Nothing except the pictures should be left out when you reproduce the listing exactly.

PROVIDED DATA »
___

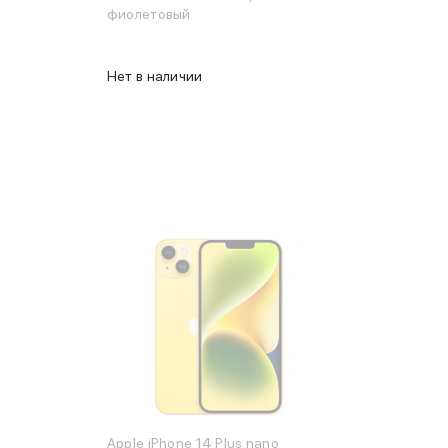
фиолетовый
Нет в наличии
Apple iPhone 14 Plus nano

___

RESPONSE TO THIS EXERCISE »
фиолетовый
Нет в наличии
Apple iPhone 14 Plus nano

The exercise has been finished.